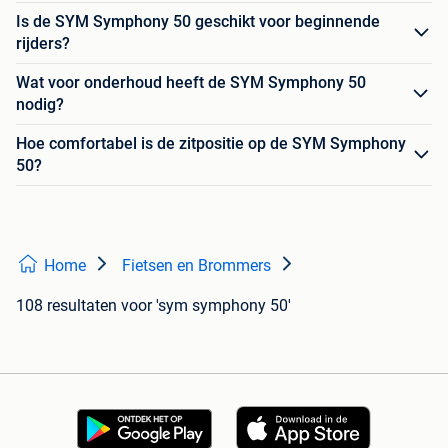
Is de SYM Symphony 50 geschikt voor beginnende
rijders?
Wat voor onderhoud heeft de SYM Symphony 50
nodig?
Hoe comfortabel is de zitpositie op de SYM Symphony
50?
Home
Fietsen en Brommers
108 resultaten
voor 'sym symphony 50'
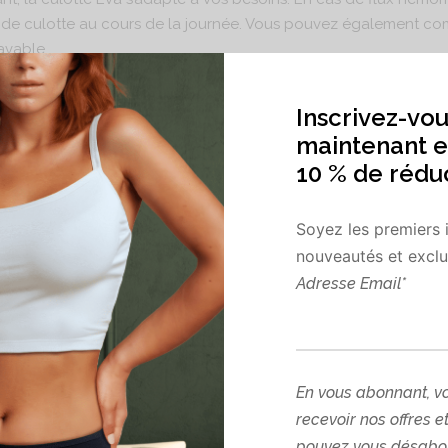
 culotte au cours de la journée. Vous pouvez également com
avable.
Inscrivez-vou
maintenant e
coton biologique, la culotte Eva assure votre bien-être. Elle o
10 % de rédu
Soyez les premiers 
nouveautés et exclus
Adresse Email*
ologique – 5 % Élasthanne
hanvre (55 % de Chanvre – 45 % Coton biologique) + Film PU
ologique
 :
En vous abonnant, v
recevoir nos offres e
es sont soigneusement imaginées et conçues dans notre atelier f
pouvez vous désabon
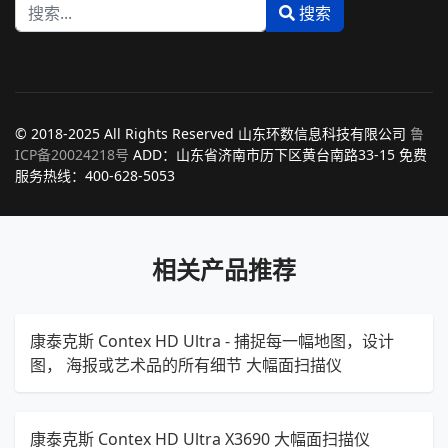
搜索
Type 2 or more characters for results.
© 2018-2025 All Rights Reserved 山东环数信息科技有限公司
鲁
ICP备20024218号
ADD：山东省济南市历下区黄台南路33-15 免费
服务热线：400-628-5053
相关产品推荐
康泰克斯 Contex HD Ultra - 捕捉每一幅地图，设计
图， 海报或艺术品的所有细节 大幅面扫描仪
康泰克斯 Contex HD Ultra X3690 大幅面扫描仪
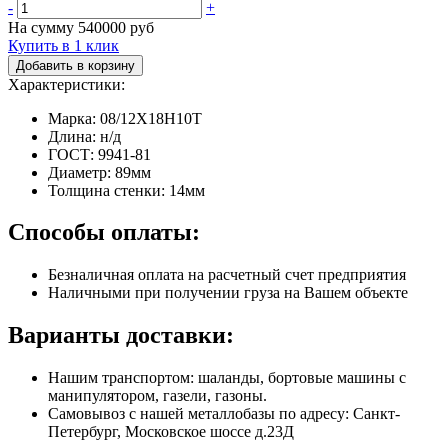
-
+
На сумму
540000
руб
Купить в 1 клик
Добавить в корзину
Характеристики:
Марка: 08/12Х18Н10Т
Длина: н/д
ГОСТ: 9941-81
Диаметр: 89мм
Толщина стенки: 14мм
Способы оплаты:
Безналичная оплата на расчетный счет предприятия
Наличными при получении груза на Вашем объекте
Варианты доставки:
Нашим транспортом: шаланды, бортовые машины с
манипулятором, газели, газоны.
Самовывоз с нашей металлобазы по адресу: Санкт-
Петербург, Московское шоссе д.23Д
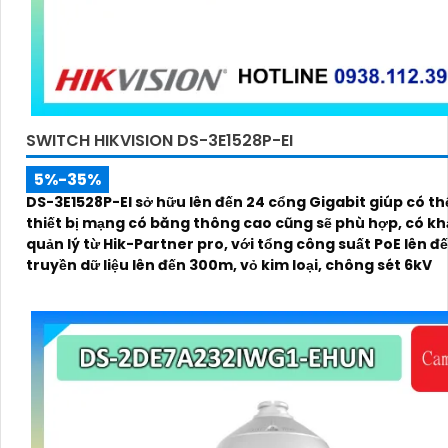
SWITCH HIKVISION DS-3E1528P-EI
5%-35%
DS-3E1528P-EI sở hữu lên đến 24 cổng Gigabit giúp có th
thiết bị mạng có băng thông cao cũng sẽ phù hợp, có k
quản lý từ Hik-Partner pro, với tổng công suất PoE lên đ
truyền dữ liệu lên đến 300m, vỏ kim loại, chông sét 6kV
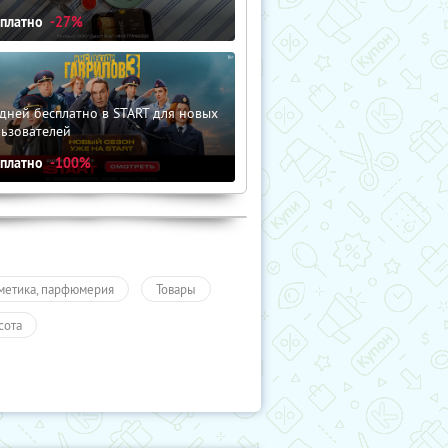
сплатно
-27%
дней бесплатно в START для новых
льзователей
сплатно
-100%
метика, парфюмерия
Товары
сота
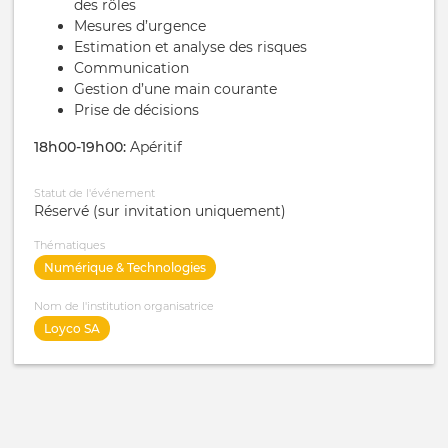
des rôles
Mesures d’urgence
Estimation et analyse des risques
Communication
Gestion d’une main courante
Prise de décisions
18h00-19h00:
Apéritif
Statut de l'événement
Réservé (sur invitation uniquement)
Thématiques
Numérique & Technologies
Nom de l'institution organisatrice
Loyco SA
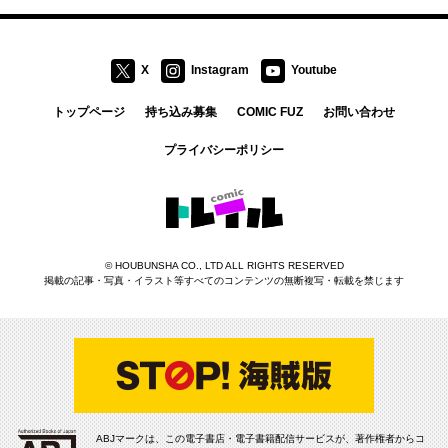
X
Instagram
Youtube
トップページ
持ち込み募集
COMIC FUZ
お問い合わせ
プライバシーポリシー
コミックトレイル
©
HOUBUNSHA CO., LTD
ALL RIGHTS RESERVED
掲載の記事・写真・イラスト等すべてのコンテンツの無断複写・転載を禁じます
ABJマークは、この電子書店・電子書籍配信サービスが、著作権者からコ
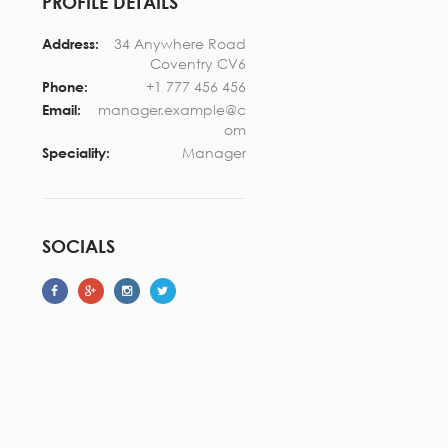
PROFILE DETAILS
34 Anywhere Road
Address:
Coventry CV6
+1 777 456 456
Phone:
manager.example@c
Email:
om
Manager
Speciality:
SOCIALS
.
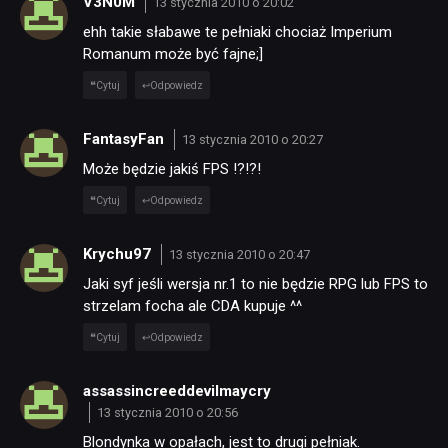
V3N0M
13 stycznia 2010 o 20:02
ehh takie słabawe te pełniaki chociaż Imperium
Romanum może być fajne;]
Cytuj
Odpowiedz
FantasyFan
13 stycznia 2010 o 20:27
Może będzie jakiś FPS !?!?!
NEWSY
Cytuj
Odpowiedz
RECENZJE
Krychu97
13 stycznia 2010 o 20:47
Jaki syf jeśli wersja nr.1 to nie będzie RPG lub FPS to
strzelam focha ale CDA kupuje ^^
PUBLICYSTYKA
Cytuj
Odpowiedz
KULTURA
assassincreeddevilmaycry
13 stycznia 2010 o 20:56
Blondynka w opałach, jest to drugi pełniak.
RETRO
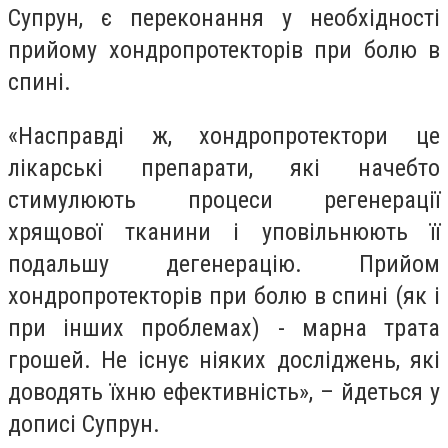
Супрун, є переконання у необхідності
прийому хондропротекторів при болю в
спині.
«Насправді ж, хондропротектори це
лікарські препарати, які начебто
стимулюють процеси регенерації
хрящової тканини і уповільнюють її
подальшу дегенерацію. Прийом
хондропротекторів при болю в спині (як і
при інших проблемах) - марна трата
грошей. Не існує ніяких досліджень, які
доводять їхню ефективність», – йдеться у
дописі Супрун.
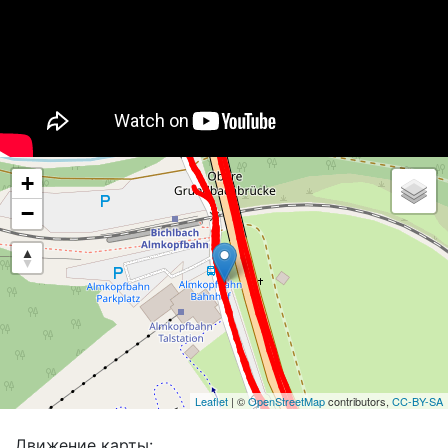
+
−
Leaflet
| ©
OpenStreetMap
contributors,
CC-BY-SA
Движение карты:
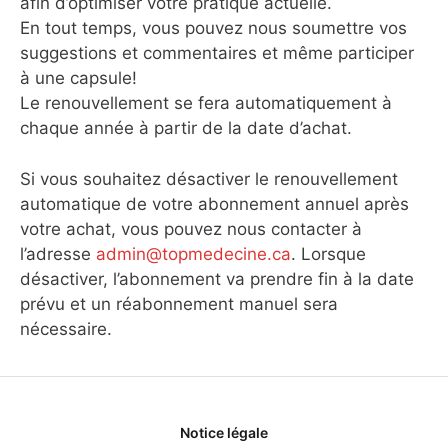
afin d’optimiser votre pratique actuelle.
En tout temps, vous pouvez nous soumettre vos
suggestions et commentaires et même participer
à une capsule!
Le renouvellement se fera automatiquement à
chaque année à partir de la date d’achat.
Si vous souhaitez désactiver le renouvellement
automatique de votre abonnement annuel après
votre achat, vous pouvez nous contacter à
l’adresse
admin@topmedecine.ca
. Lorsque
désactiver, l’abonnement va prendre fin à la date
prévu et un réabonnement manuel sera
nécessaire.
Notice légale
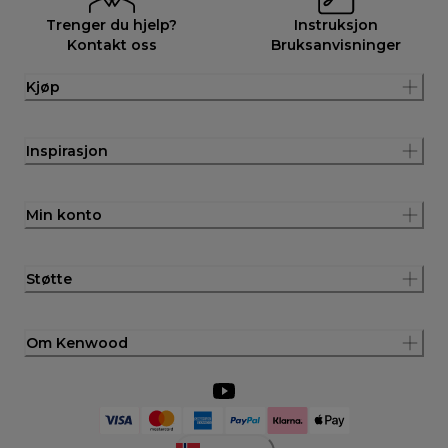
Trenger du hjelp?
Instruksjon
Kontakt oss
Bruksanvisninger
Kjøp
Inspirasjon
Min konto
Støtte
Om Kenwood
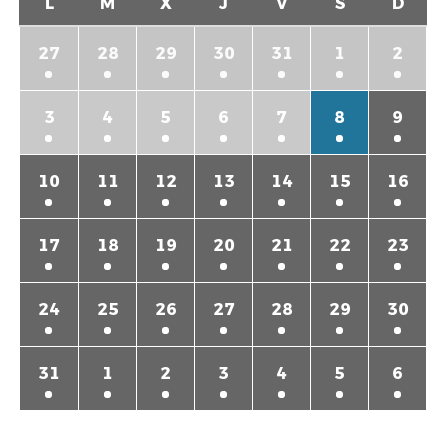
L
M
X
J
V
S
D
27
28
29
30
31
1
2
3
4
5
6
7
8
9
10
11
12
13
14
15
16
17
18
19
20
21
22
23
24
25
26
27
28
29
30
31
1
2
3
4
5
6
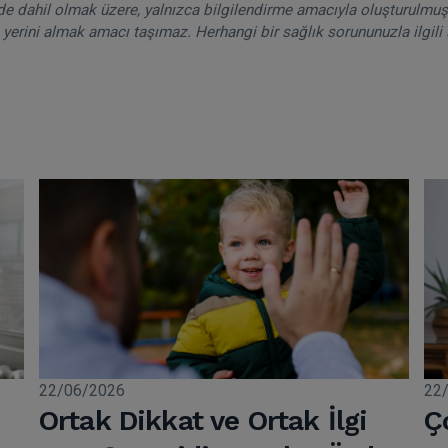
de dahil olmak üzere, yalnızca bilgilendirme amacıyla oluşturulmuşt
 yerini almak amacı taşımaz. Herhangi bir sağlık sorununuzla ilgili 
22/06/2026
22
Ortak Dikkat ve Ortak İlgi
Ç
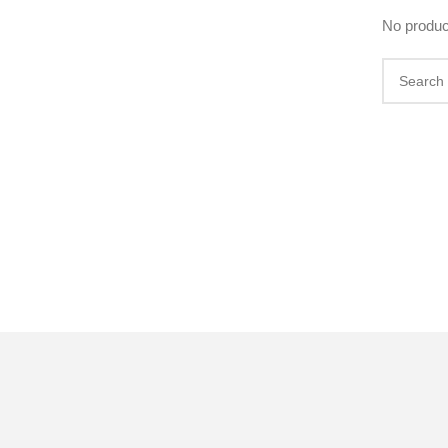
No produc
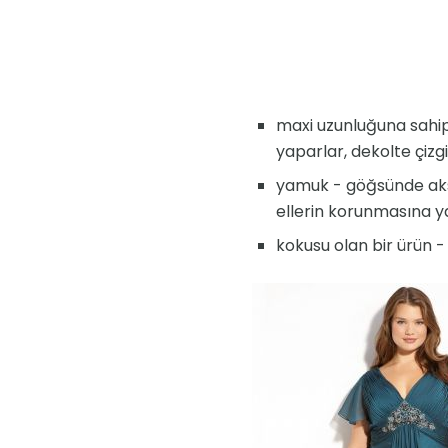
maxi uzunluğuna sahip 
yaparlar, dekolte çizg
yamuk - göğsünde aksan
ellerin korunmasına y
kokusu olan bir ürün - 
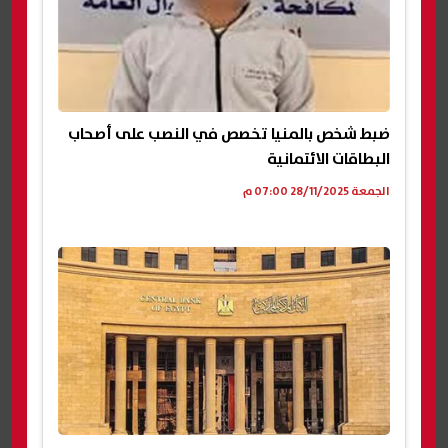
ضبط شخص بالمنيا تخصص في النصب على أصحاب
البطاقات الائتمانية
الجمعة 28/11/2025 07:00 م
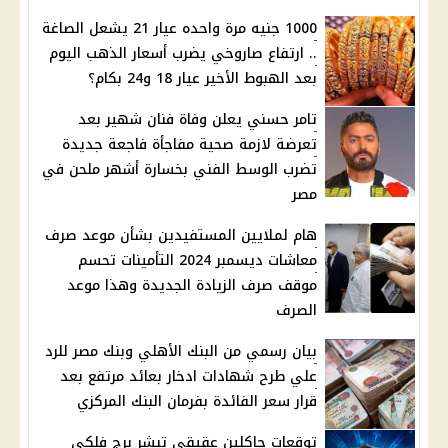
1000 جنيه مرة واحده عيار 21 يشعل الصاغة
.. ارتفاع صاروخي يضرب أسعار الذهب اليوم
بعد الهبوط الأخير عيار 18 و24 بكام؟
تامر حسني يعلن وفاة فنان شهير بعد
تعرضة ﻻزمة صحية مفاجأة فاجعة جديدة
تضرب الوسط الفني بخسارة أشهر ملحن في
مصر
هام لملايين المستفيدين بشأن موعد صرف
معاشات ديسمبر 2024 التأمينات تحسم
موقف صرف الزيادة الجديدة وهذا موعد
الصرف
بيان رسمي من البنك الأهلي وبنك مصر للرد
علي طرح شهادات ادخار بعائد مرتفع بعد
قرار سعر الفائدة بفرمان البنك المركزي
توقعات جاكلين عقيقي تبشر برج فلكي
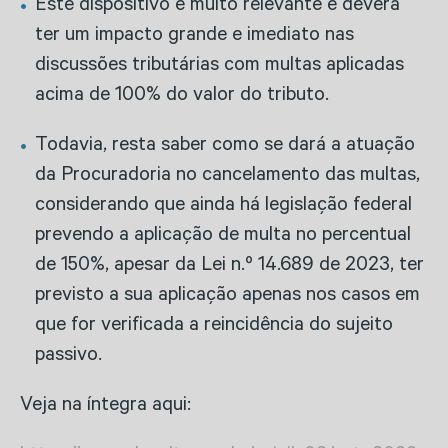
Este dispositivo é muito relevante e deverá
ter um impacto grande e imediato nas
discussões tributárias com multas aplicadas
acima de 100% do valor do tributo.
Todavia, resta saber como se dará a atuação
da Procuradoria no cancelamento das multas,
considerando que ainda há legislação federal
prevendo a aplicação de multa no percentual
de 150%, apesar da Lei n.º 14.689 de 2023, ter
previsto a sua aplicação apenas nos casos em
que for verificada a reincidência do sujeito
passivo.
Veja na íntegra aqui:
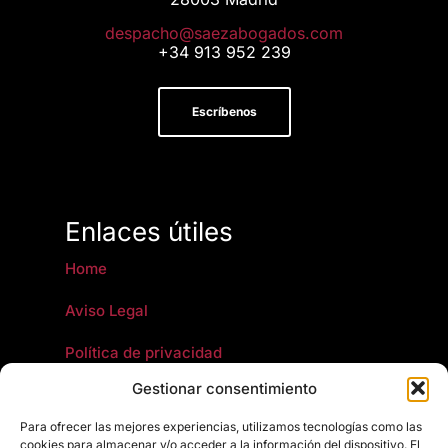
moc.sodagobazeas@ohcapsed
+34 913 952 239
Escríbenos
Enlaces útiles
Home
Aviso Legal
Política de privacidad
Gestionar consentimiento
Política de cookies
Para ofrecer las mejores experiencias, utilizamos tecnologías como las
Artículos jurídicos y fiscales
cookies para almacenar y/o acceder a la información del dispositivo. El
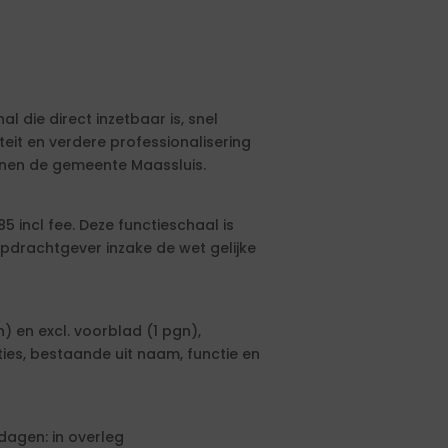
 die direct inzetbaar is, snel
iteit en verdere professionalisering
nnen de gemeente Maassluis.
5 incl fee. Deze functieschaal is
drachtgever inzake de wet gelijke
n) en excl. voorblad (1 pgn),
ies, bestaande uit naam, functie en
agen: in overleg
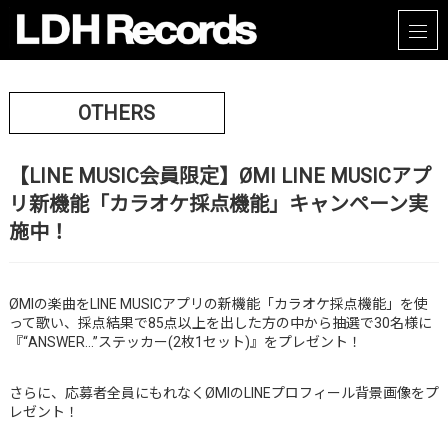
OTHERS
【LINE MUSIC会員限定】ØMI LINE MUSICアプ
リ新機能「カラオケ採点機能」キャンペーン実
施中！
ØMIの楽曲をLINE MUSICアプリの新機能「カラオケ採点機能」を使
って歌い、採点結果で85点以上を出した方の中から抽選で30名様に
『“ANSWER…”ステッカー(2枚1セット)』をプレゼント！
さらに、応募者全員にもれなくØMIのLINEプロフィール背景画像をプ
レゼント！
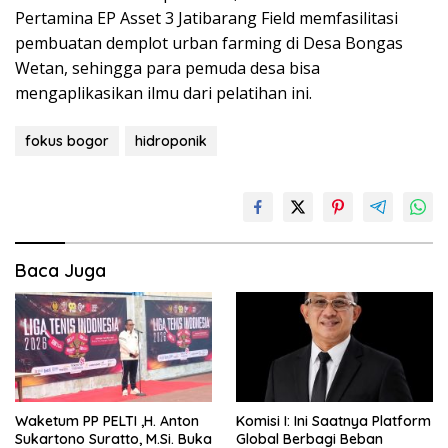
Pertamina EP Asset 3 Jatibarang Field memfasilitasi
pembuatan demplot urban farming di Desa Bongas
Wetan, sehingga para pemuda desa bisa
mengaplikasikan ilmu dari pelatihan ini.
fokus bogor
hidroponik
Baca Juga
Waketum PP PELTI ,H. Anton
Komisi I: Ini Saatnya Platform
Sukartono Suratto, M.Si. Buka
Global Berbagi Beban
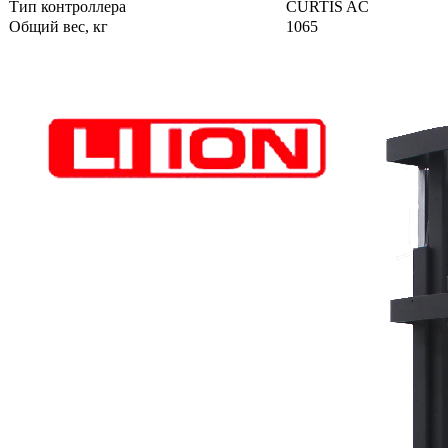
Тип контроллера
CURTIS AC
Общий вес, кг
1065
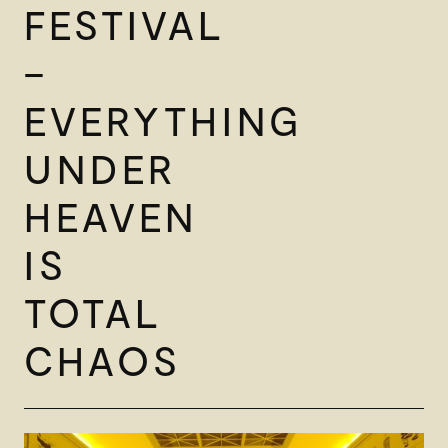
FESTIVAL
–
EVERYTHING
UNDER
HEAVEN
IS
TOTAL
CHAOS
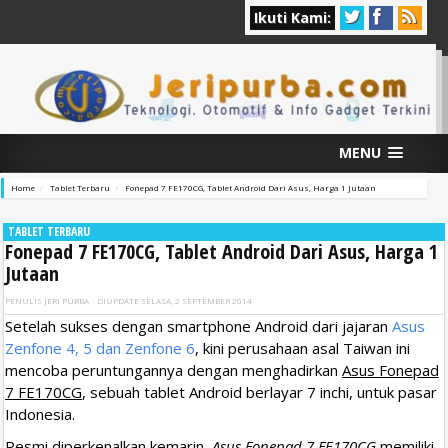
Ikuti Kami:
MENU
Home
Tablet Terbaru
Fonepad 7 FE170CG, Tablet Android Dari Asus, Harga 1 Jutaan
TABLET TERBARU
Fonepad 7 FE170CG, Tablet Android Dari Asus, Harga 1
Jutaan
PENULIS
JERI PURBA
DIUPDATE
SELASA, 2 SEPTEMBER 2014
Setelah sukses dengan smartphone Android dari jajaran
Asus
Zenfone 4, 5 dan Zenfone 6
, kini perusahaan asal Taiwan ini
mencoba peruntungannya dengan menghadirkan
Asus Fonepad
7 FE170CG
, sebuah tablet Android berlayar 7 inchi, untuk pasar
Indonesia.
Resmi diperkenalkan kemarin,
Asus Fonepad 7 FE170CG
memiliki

========================================

→ The task: From the line containing "Zenfone 4, 5 dan Zenfone 6" down to the last line of the records, transcribe every line exactly and add nothing else.

→ Reply:
Zenfone 4, 5 dan Zenfone 6
, kini perusahaan asal Taiwan ini
mencoba peruntungannya dengan menghadirkan
Asus Fonepad
7 FE170CG
, sebuah tablet Android berlayar 7 inchi, untuk pasar
Indonesia.
Resmi diperkenalkan kemarin,
Asus Fonepad 7 FE170CG
memiliki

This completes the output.